I laughed at the idea of Evan chasing me through the maze of bicycles with a wrench. “I guess not.”
“So what kind of bike did you get?”
“Yellow.”
“Do they come in orange?”
“This guy, Evan, said it was the right kind of bike for what we’d be doing. He’s even fitting it with a special seat for me.”
Vanessa licked her lips. “You mean you haven’t picked it up yet? Why don’t we go over there and get it?”
“I don’t know. It’s all the way over in Northwoods.”
“How were you going to get it home? In the back of your bug? We have my truck.”
“I don’t think—”
“I need to buy a bike too, don’t I? You could help me pick one out.”
I realized there was no way I was going to get out of taking Vanessa to meet Evan. “Fine. We’ll go.”
Cosmic Cycles was thankfully empty when Vanessa and I arrived. Evan was again working in his workshop at the back.
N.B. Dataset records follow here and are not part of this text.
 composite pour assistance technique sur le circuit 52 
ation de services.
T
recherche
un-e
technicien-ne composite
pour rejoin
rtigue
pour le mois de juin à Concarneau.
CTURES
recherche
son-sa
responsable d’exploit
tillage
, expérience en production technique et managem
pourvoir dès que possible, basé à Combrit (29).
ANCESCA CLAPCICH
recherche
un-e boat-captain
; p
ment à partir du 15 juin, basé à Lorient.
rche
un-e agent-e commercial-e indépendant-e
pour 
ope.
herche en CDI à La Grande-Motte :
I recognized Wait, Wait Don’t Tell Me playing on the boom box. “Hey,” he called and walked toward us.
“You didn’t say he was gorgeous,” Vanessa whispered. Evan was tall and lean with a shaved head, not what I would call gorgeous. Striking maybe.
“Is my bike ready yet?”
“Sure is. And who is this pretty lady?”
Oh my god, what a horn dog. “Vanessa needs a bike. She’s doing the Women’s Cancer Race, too.”
“Can I get an orange bike?” Vanessa said, batting her heavy lashes.
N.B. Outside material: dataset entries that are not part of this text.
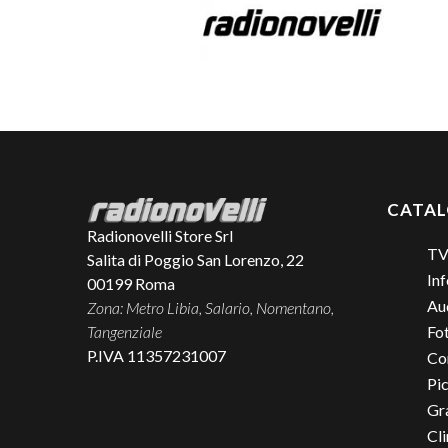
CATA
Radionovelli Store Srl
TV
Salita di Poggio San Lorenzo, 22
Inf
00199
Roma
Aud
Zona: Metro Libia, Salario, Nomentano,
Tangenziale
Fo
P.IVA 11357231007
Co
Pic
Gr
Cl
“You can if you want to,” Evan said with a broad smile. I couldn’t take it. I walked over to a rack of padded bike shorts and loudly clacked the hangers around the rack to drown out the sound of Vanessa making a fool of herself. Twenty minutes later, we left with two bicycles, matching black and teal bike shorts, and Evan’s phone number.
“How can you flirt with men like that after what your stepbrother did to you?”
Vanessa didn’t respond right away. I sensed she was biting back one of her sassy remarks. “You really should get some counseling, honey. I’ve seen a slew of therapists. Some good, some not so good. One lady told me the best revenge is living well. I know that’s true. I can’t let what Derrick did to me hold me back.” She roared up an on-ramp. “I can hook you up with a support group if you want.”
“Oh my god, Vanessa. I couldn’t talk about Dale to total strangers.”
“They wouldn’t be strangers anymore once you talked to them.”